Meta is facing a class action lawsuit for false advertising related to its AI glasses following reports about the company's use of human contractors to review footage captured from users' glasses. The lawsuit, filed Wednesday in federal court in San Francisco, alleges that Meta's claims about the devices' privacy features have misled users.
The lawsuit comes after a Swedish newspaper reported that subcontractors in Kenya have raised concerns about viewing footage recorded via Ray-Ban Meta glasses. According to Svenska Dagbladet, workers have reported witnessing intimate material, including bathroom visits, sexual encounters and other private details as part of their job labelling objects in videos captured on users' smart glasses.

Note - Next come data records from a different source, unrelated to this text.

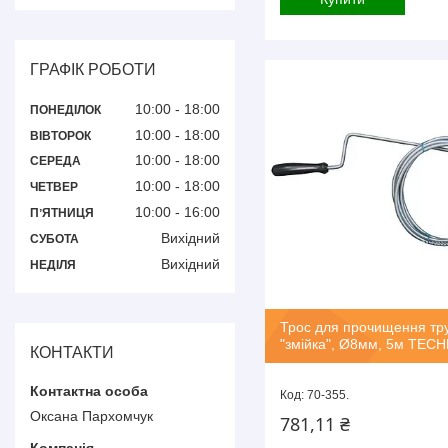
ГРАФІК РОБОТИ
10:00
18:00
ПОНЕДІЛОК
10:00
18:00
ВІВТОРОК
10:00
18:00
СЕРЕДА
10:00
18:00
ЧЕТВЕР
10:00
16:00
ПʼЯТНИЦЯ
Вихідний
СУБОТА
Вихідний
НЕДІЛЯ
Трос для прочищення тр
"змійка", Ø8мм, 5м TEC
КОНТАКТИ
70-355.
Оксана Пархомчук
781,11 ₴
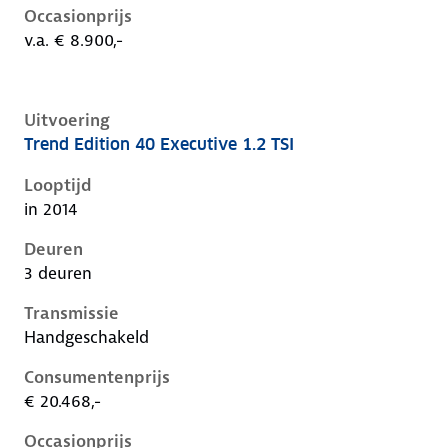
Occasionprijs
v.a. € 8.900,-
Uitvoering
Trend Edition 40 Executive 1.2 TSI
Volkswagen Golf vii, 1.2 tsi, 63 kW, Benzine, 3 deuren
Looptijd
in 2014
Deuren
3 deuren
Transmissie
Handgeschakeld
Consumentenprijs
€ 20.468,-
Occasionprijs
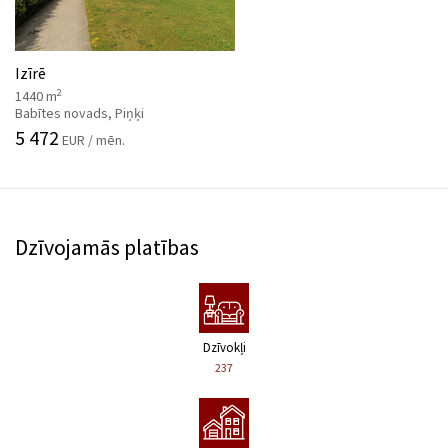
Izīrē
2
1440 m
Babītes novads, Piņķi
5 472
EUR / mēn.
Dzīvojamās platības
Dzīvokļi
237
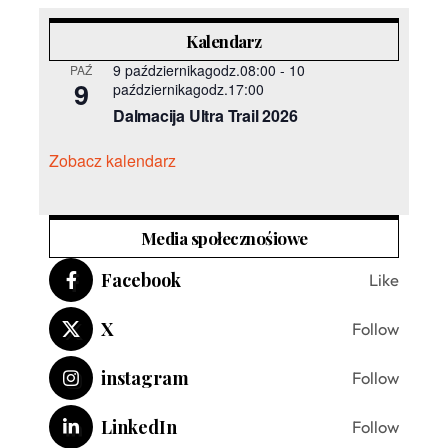
Kalendarz
9 październikagodz.08:00
-
10
PAŹ
9
październikagodz.17:00
Dalmacija Ultra Trail 2026
Zobacz kalendarz
Media społecznośiowe
Facebook
Like
X
Follow
instagram
Follow
LinkedIn
Follow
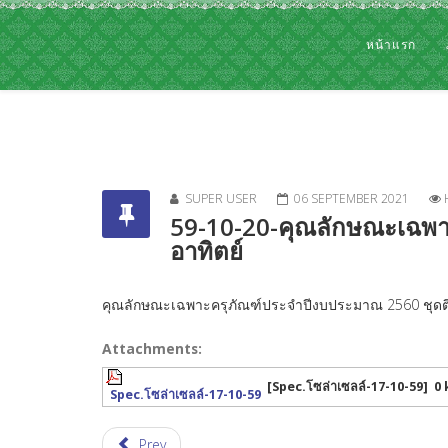
หน้าแรก
SUPER USER
06 SEPTEMBER 2021
59-10-20-คุณลักษณะเฉพา
อาทิตย์
คุณลักษณะเฉพาะครุภัณฑ์ประจำปีงบประมาณ 2560 ชุดติด
Attachments:
[Spec.โซล่าเซลล์-17-10-59]
0 
Spec.โซล่าเซลล์-17-10-59
Prev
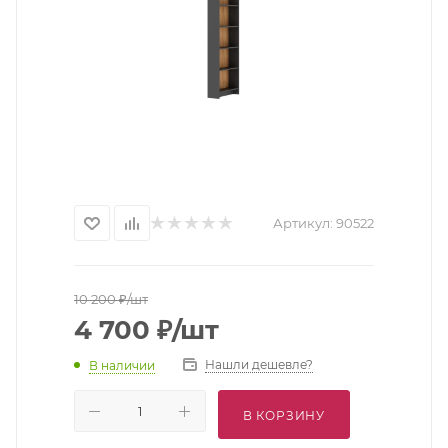
Артикул:
90522
10 200
₽
/шт
4 700
₽
/шт
Нашли дешевле?
В наличии
В КОРЗИНУ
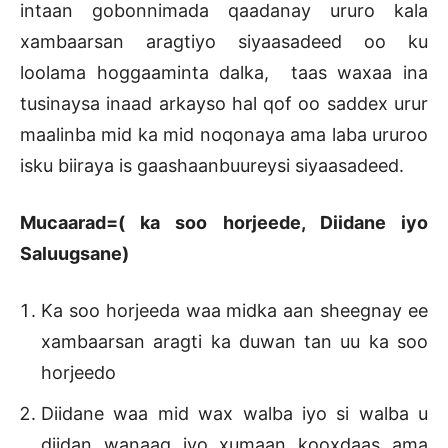
intaan gobonnimada qaadanay ururo kala
xambaarsan aragtiyo siyaasadeed oo ku
loolama hoggaaminta dalka, taas waxaa ina
tusinaysa inaad arkayso hal qof oo saddex urur
maalinba mid ka mid noqonaya ama laba ururoo
isku biiraya is gaashaanbuureysi siyaasadeed.
Mucaarad=( ka soo horjeede, Diidane iyo
Saluugsane)
Ka soo horjeeda waa midka aan sheegnay ee
xambaarsan aragti ka duwan tan uu ka soo
horjeedo
Diidane waa mid wax walba iyo si walba u
diidan wanaag iyo xumaan kooxdaas ama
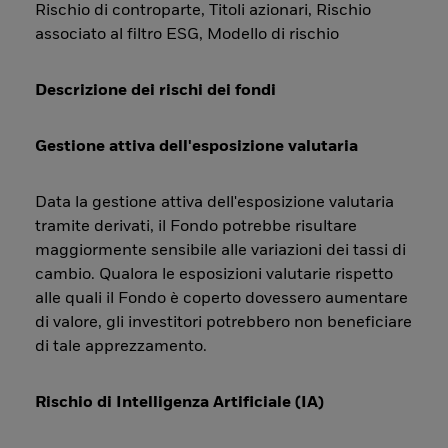
Rischio di controparte, Titoli azionari, Rischio
associato al filtro ESG, Modello di rischio
Descrizione dei rischi dei fondi
Gestione attiva dell'esposizione valutaria
Data la gestione attiva dell'esposizione valutaria
tramite derivati, il Fondo potrebbe risultare
maggiormente sensibile alle variazioni dei tassi di
cambio. Qualora le esposizioni valutarie rispetto
alle quali il Fondo è coperto dovessero aumentare
di valore, gli investitori potrebbero non beneficiare
di tale apprezzamento.
Rischio di Intelligenza Artificiale (IA)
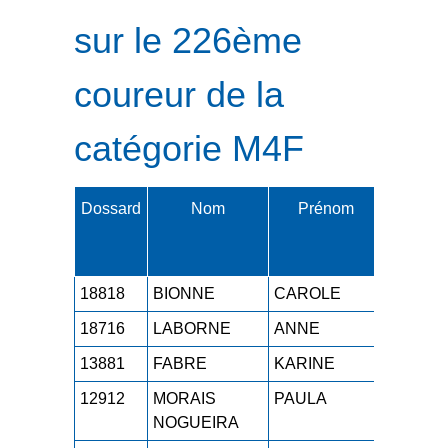
sur le 226ème
coureur de la
catégorie M4F
Dossard
Nom
Prénom
Cat.
18818
BIONNE
CAROLE
M4F
1h
18716
LABORNE
ANNE
M4F
1h
13881
FABRE
KARINE
M4F
1h
12912
MORAIS
PAULA
M4F
1h
NOGUEIRA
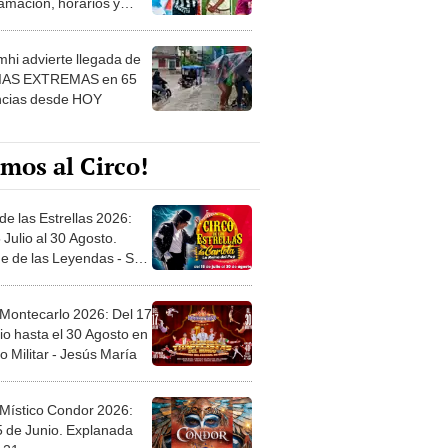
 ver
hi advierte llegada de
IAS EXTREMAS en 65
ncias desde HOY
mos al Circo!
de las Estrellas 2026:
 Julio al 30 Agosto.
e de las Leyendas - San
l
 Montecarlo 2026: Del 17
io hasta el 30 Agosto en
o Militar - Jesús María
 Místico Condor 2026:
5 de Junio. Explanada
 21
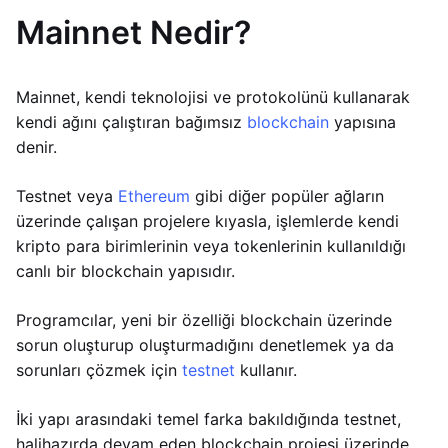
Mainnet Nedir?
Mainnet, kendi teknolojisi ve protokolünü kullanarak
kendi ağını çalıştıran bağımsız
blockchain
yapısına
denir.
Testnet veya
Ethereum
gibi diğer popüler ağların
üzerinde çalışan projelere kıyasla, işlemlerde kendi
kripto para birimlerinin veya tokenlerinin kullanıldığı
canlı bir blockchain yapısıdır.
Programcılar, yeni bir özelliği blockchain üzerinde
sorun oluşturup oluşturmadığını denetlemek ya da
sorunları çözmek için
testnet
kullanır.
İki yapı arasındaki temel farka bakıldığında testnet,
halihazırda devam eden blockchain projesi üzerinde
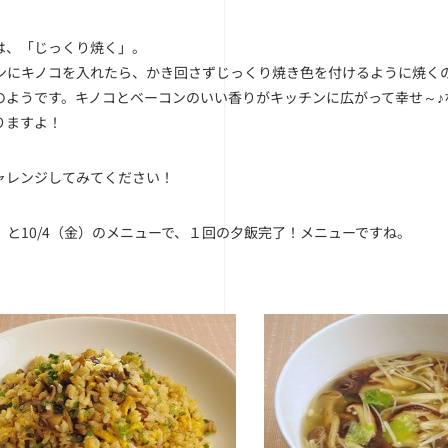
は、「じっくり焼く」。
ンにキノコを入れたら、かき回さずじっくり焼き色を付けるように焼く
のようです。キノコとベーコンのいい香りがキッチンに広がって幸せ～♪
りますよ！
ャレンジしてみてください！
火）と10/4（金）のメニューで、１回の夕飯完了！メニューですね。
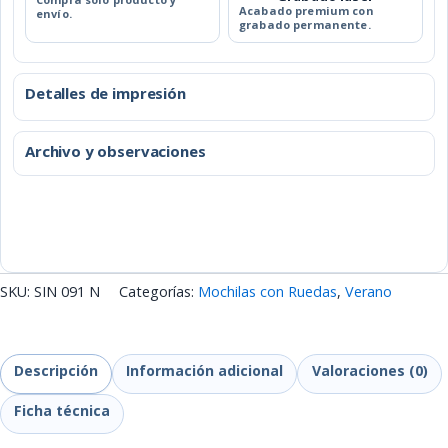
Acabado premium con
envío.
grabado permanente.
Detalles de impresión
Archivo y observaciones
SKU:
SIN 091 N
Categorías:
Mochilas con Ruedas
,
Verano
Descripción
Información adicional
Valoraciones (0)
Ficha técnica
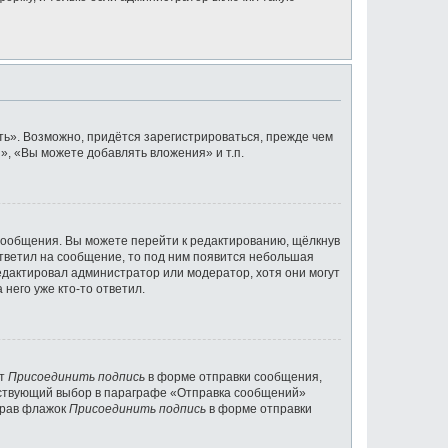
ь». Возможно, придётся зарегистрироваться, прежде чем
, «Вы можете добавлять вложения» и т.п.
сообщения. Вы можете перейти к редактированию, щёлкнув
ответил на сообщение, то под ним появится небольшая
редактировал администратор или модератор, хотя они могут
него уже кто-то ответил.
кт
Присоединить подпись
в форме отправки сообщения,
тствующий выбор в параграфе «Отправка сообщений»
брав флажок
Присоединить подпись
в форме отправки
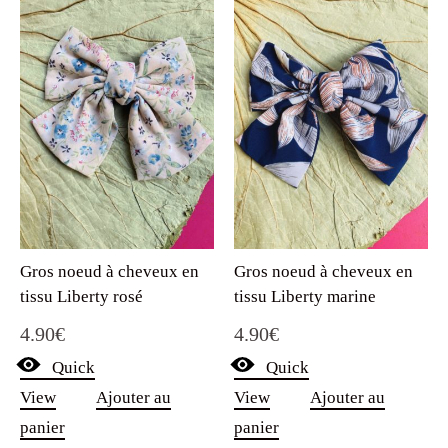
Gros noeud à cheveux en
Gros noeud à cheveux en
tissu Liberty rosé
tissu Liberty marine
4.90
€
4.90
€
Quick
Quick
View
Ajouter au
View
Ajouter au
panier
panier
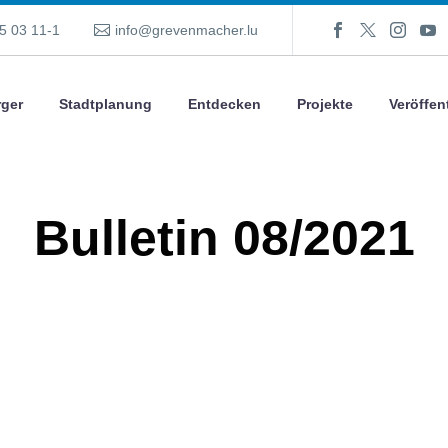
5 03 11-1
info@grevenmacher.lu
ger
Stadtplanung
Entdecken
Projekte
Veröffen
Bulletin 08/2021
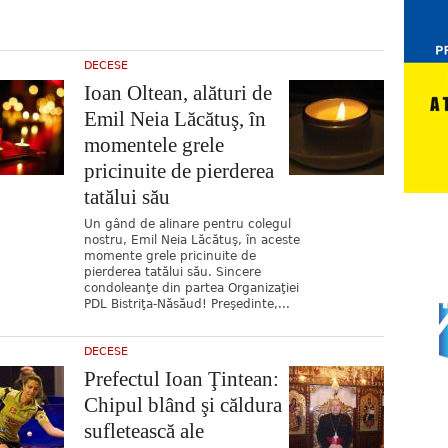
DECESE
Ioan Oltean, alături de
Emil Neia Lăcătuş, în
momentele grele
pricinuite de pierderea
tatălui său
Un gând de alinare pentru colegul
nostru, Emil Neia Lăcătuş, în aceste
momente grele pricinuite de
pierderea tatălui său. Sincere
condoleanţe din partea Organizaţiei
PDL Bistriţa-Năsăud! Preşedinte,...
DECESE
Prefectul Ioan Ţintean:
Chipul blând şi căldura
sufletească ale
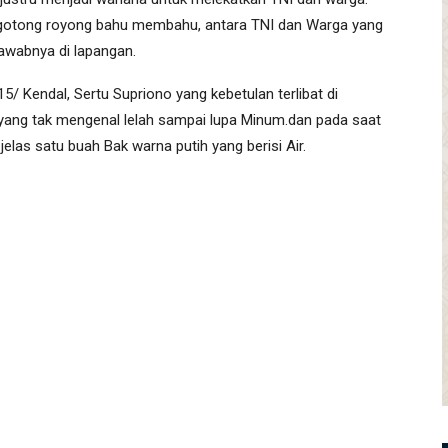
gotong royong bahu membahu, antara TNI dan Warga yang
awabnya di lapangan.
/ Kendal, Sertu Supriono yang kebetulan terlibat di
yang tak mengenal lelah sampai lupa Minum.dan pada saat
jelas satu buah Bak warna putih yang berisi Air.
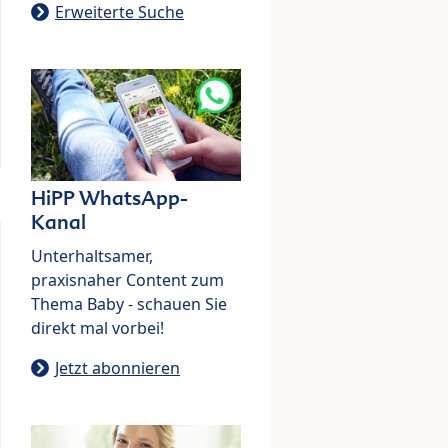
Erweiterte Suche
HiPP WhatsApp-
Kanal
Unterhaltsamer,
praxisnaher Content zum
Thema Baby - schauen Sie
direkt mal vorbei!
Jetzt abonnieren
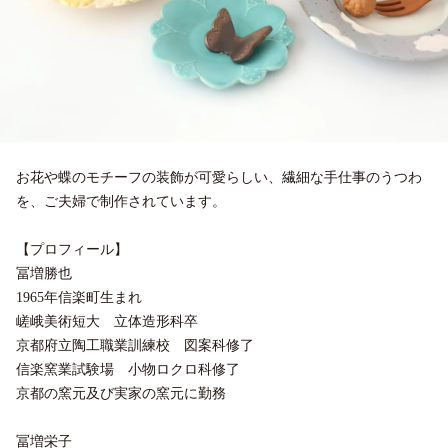
お花や蝶のモチーフの装飾が可愛らしい、繊細な手仕事のうつわ
を、ご夫婦で制作されています。
【プロフィール】
冨増勝也
1965年信楽町生まれ
嵯峨美術短大 立体造形科卒
京都府立陶工職業訓練校 図案科修了
信楽窯業試験場 小物ロクロ科修了
京都の窯元及び実家の窯元に勤務
冨増栄子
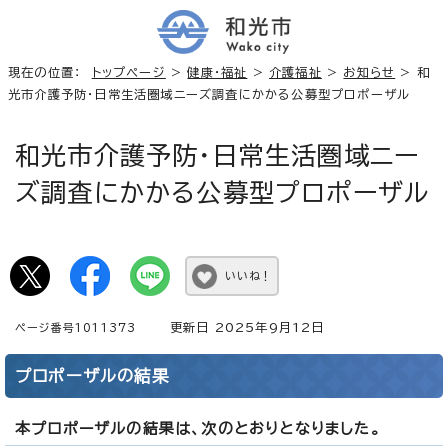
現在の位置：
トップページ
>
健康・福祉
>
介護福祉
>
お知らせ
> 和
光市介護予防・日常生活圏域ニーズ調査にかかる公募型プロポーザル
和光市介護予防・日常生活圏域ニー
ズ調査にかかる公募型プロポーザル
いいね！
更新日 2025年9月12日
ページ番号1011373
プロポーザルの結果
本プロポーザルの結果は、次のとおりとなりました。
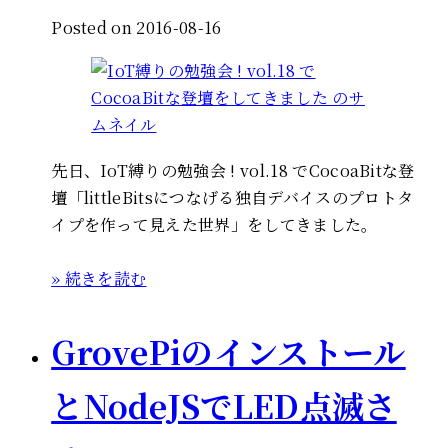
Posted on 2016-08-16
先日、IoT縛りの勉強会 ! vol.18 でCocoaBitな登
壇「littleBitsにつなげる独自デバイスのプロトタ
イプを作って見えた世界」をしてきました。
» 続きを読む
GrovePiのインストール
とNodeJSでLED点滅さ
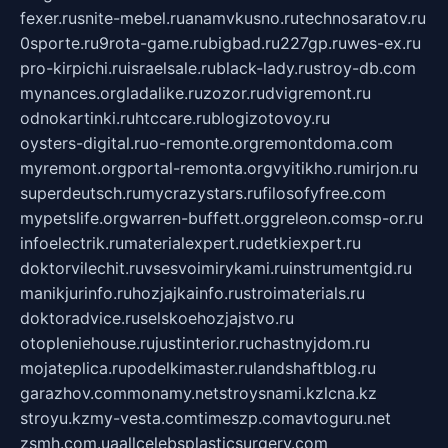
fexer.ru
snite-mebel.ru
anamvkusno.ru
technosaratov.ru
0sporte.ru
9rota-game.ru
bigbad.ru
227gp.ru
wes-ex.ru
pro-kirpichi.ru
israelsale.ru
black-lady.ru
stroy-db.com
mynances.org
ladalike.ru
zozor.ru
dvigremont.ru
odnokartinki.ru
htccare.ru
blogizotovoy.ru
oysters-digital.ru
o-remonte.org
remontdoma.com
myremont.org
portal-remonta.org
vyitikho.ru
mirjon.ru
superdeutsch.ru
mycrazystars.ru
filosofyfree.com
mypetslife.org
warren-buffett.org
greleon.com
sp-or.ru
infoelectrik.ru
materialexpert.ru
detkiexpert.ru
doktorvilechit.ru
vsesvoimirykami.ru
instrumentgid.ru
manikjurinfo.ru
hozjajkainfo.ru
stroimaterials.ru
doktoradvice.ru
selskoehozjajstvo.ru
otopleniehouse.ru
justinterior.ru
chastnyjdom.ru
mojateplica.ru
podelkimaster.ru
landshaftblog.ru
garazhov.com
monamy.net
stroysnami.kz
lcna.kz
stroyu.kz
my-vesta.com
timeszp.com
avtoguru.net
zsmh.com.ua
allcelebsplasticsurgery.com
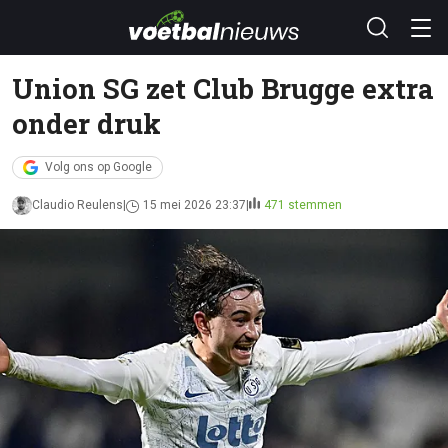
Union SG zet Club Brugge extra
onder druk
Volg ons op Google
Claudio Reulens
15 mei 2026 23:37
471 stemmen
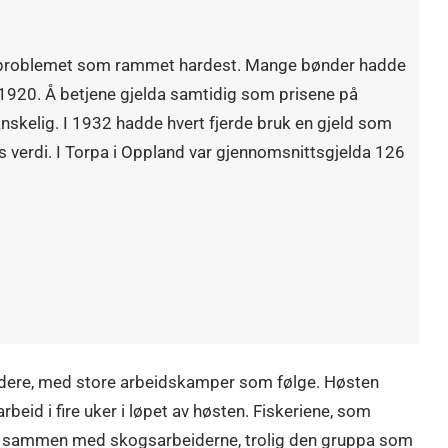
sproblemet som rammet hardest. Mange bønder hadde
r 1920. Å betjene gjelda samtidig som prisene på
anskelig. I 1932 hadde hvert fjerde bruk en gjeld som
ts verdi. I Torpa i Oppland var gjennomsnittsgjelda 126
eidere, med store arbeidskamper som følge. Høsten
beid i fire uker i løpet av høsten. Fiskeriene, som
var, sammen med skogsarbeiderne, trolig den gruppa som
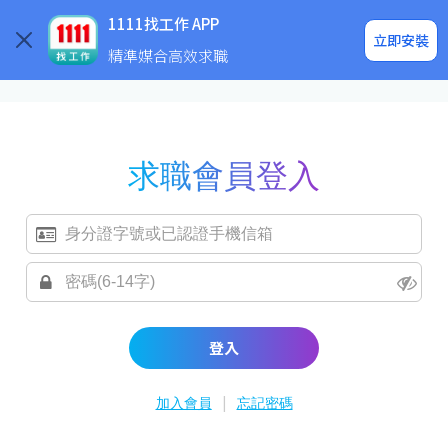
求職登入/註冊
企業求才
1111找工作 APP
立即安裝
精準媒合高效求職
求職會員登入
登入
|
加入會員
忘記密碼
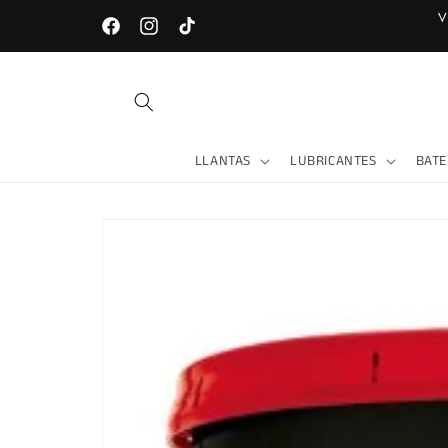
Ir
V
directamente
LOJA - Av. Universitaria entre Gonzanamá y Celica
Facebook
Instagram
TikTok
al contenido
LLANTAS
LUBRICANTES
BATE
Ir
directamente
a la
información
del producto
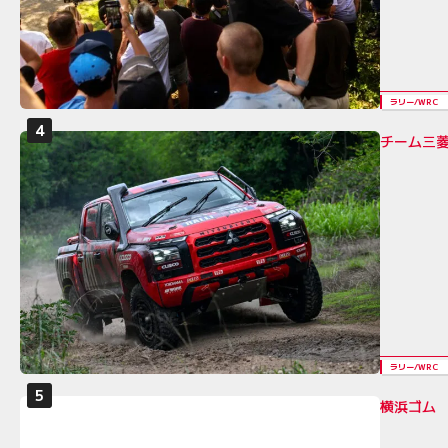
ラリー/WRC
チーム三
ラリー/WRC
横浜ゴム 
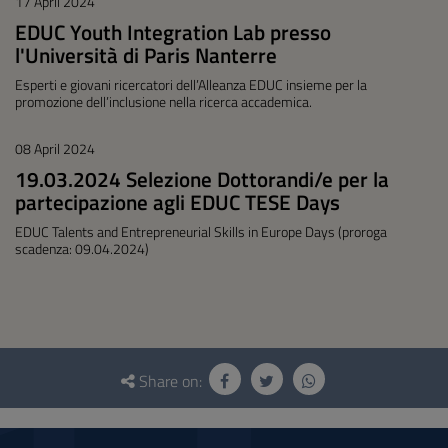
17 April 2024
EDUC Youth Integration Lab presso
l'Università di Paris Nanterre
Esperti e giovani ricercatori dell’Alleanza EDUC insieme per la
promozione dell’inclusione nella ricerca accademica.
08 April 2024
19.03.2024 Selezione Dottorandi/e per la
partecipazione agli EDUC TESE Days
EDUC Talents and Entrepreneurial Skills in Europe Days (proroga
scadenza: 09.04.2024)
Questionnaire
and
Share on:
social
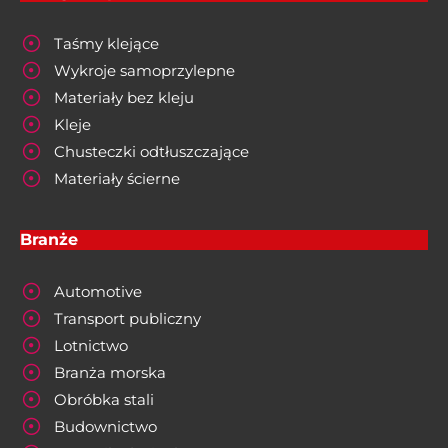
Taśmy klejące
Wykroje samoprzylepne
Materiały bez kleju
Kleje
Chusteczki odtłuszczające
Materiały ścierne
Branże
Automotive
Transport publiczny
Lotnictwo
Branża morska
Obróbka stali
Budownictwo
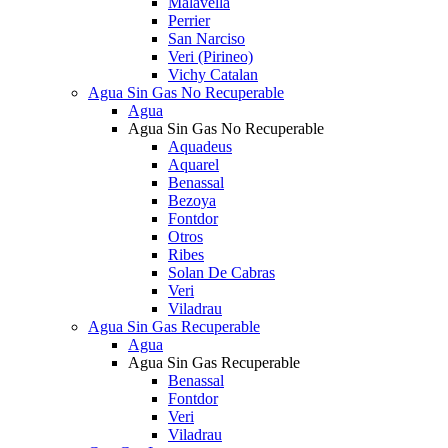
Malavella
Perrier
San Narciso
Veri (Pirineo)
Vichy Catalan
Agua Sin Gas No Recuperable
Agua
Agua Sin Gas No Recuperable
Aquadeus
Aquarel
Benassal
Bezoya
Fontdor
Otros
Ribes
Solan De Cabras
Veri
Viladrau
Agua Sin Gas Recuperable
Agua
Agua Sin Gas Recuperable
Benassal
Fontdor
Veri
Viladrau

In the newly filed complaint, plaintiffs Gina Bartone of New Jersey and Mateo Canu of California, represented by the public interest-focused Clarkson Law Firm, allege that Meta violated privacy laws and engaged in false advertising. According to the complaint, the marketing of Ray-Ban Meta Smart Glasses included phrases such as designed for privacy and controlled by you, whilst failing to clearly disclose that footage could be reviewed by overseas workers.
Meta made a promise to millions of consumers while knowing full well it could not keep it, said Clarkson Law Firm managing partner Ryan Clarkson. The lawsuit points to an apparent disconnect between Meta's marketing and the actual operation of its AI features, particularly the company's Live AI function. There is no way to use the smart glasses' multimodal features without sharing the captures of your surroundings with the company. Footage that is captured but not stored locally for users, like video when Live AI is in use, can be sent to contractors who help train the company's AI models.
In 2025, over seven million people bought Meta's smart glasses. The footage from those glasses is fed into a data pipeline for review, and users can't opt out. This scale gives the lawsuit potential to affect a substantial portion of the consumer market for smart glasses technology.
Meta's Response and the Privacy Policy Question
A spokesperson for Meta confirmed to Engadget that data from its smart glasses can be shared with human contractors in some cases. The company declined to comment on the claims in the lawsuit. Ray-Ban Meta glasses help you use AI, hands free, to answer questions about the world around you, the spokesperson said. Unless users choose to share media they've captured with Meta or others, that media stays on the user's device. When people share content with Meta AI, we sometimes use contractors to review this data for the purpose of improving people's experience, as many other companies do. We take steps to filter this data to protect people's privacy and to help prevent identifying information from being reviewed.
The company's statement hinges on a critical distinction: that data remain local unless users actively share content. Yet the lawsuit contends this distinction is meaningless in practice. Meta's privacy policy doesn't specifically mention the use of human contractors, though it states that such data can be used for training purposes. The case will likely turn on whether buried references in terms of service constitute adequate disclosure of a practice affecting millions.
Broader Regulatory Scrutiny
The news prompted the U.K. regulator, the Information Commissioner's Office, to investigate the matter. The UK's Information Commissioner's Office has opened a formal inquiry into Meta's data handling practices for the smart glasses. This regulatory attention suggests the issue extends beyond individual litigation into questions of whether Meta has met legal obligations around transparency and data protection in multiple jurisdictions.
The lawsuit raises legitimate concerns about disclosure. Consumer technology marketing increasingly emphasises privacy features without always clarifying what data flows occur automatically behind the scenes. Yet a balanced assessment requires acknowledging Meta's point that many AI companies rely on human review of data. The question becomes not whether this practice exists, but whether users understood it was occurring when they purchased the device. The court will need to weigh what constitutes adequate notice against what marketing claims consumers would reasonably expect to inform their purchasing decisions. This tension between accessible consumer marketing and complete technical accuracy remains unresolved across the technology industry.